Trading losses were £1.9m in 2016 and almost £5m in 2017. In 2018 the directors of the community benefit society considered that further funding in the region of £7m was required.

== Operations ==

=== Personnel and members ===
Our Power was based in Edinburgh and had 68 employees when it entered administration. By 2018 it worked with 67 social housing providers, community organisations and local authorities.

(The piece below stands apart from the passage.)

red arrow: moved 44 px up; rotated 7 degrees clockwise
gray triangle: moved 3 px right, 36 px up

=== Expansion and diversification ===
The company partnered with the charity Money Advice Scotland in late 2017 to launch a variable tariff for customers on restricted meters, who are unable to switch providers or access tariffs available to single-rate meter customers. With the aim of turning a profit by 2020, its fourth year of operation, Our Power extended their membership to include a Welsh housing association.

=== +IMPACT tariff ===
In February 2018, Our Power introduced its first UK-wide tariff called +IMPACT, which the company defined as "100% green". It aimed to be competitively priced, with the ultimate goal being to "secure thousands of ethically-minded energy customers" by the end of the year. Our Power developed the tariff to bring energy costs down for families living in or at risk of fuel poverty.

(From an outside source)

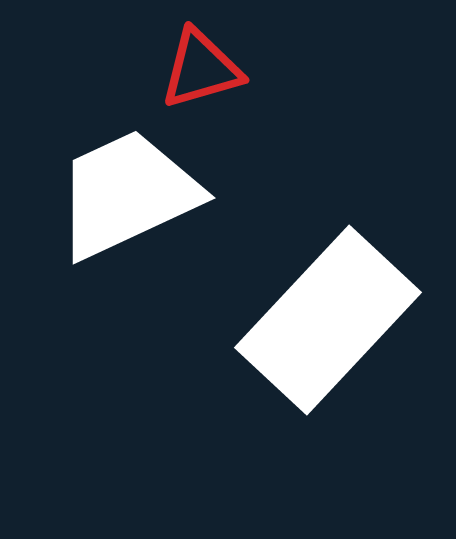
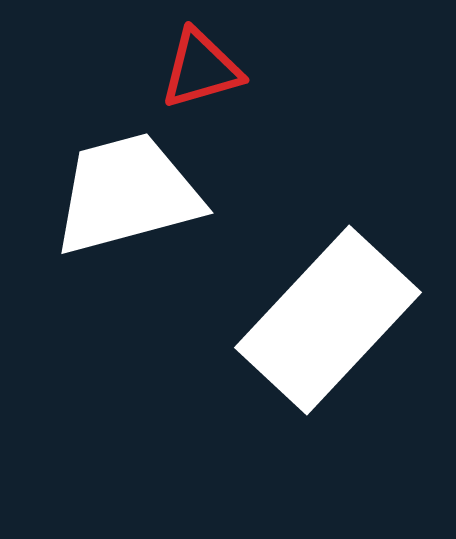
white trapezoid: rotated 10 degrees clockwise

=== Renewable energy investment ===
In 2018, Our Power partnered with Mongoose Energy for the purpose of creating 'Our Community Energy', a renewable energy investment scheme, which directly linked renewable generation and not-for-profit ownership. The community organisation was launched in response to a survey which had found that more than a third of Scots (36%) admitted to living in fuel poverty, suggesting that this was particularly acute in the case of millennials, with over half of those aged 18–34 (56%) directly impacted. The scheme intended to take supplies from two Scottish community-owned wind-power projects, so that the companies could offer less expensive electricity to those most in need of cheaper energy. The wind farms in Pogbie, East Lothian, and Brockholes, Berwickshire aspired to raise £2.9 million through bond and equity offers.

== Failure ==
Our Power Energy Supply Limited entered administration on 31 January 2019 with net debt of £29.9 million, including £4.9m owed to its parent community benefit society, and £3.3m owed to Utilita. The community benefit society also entered administration.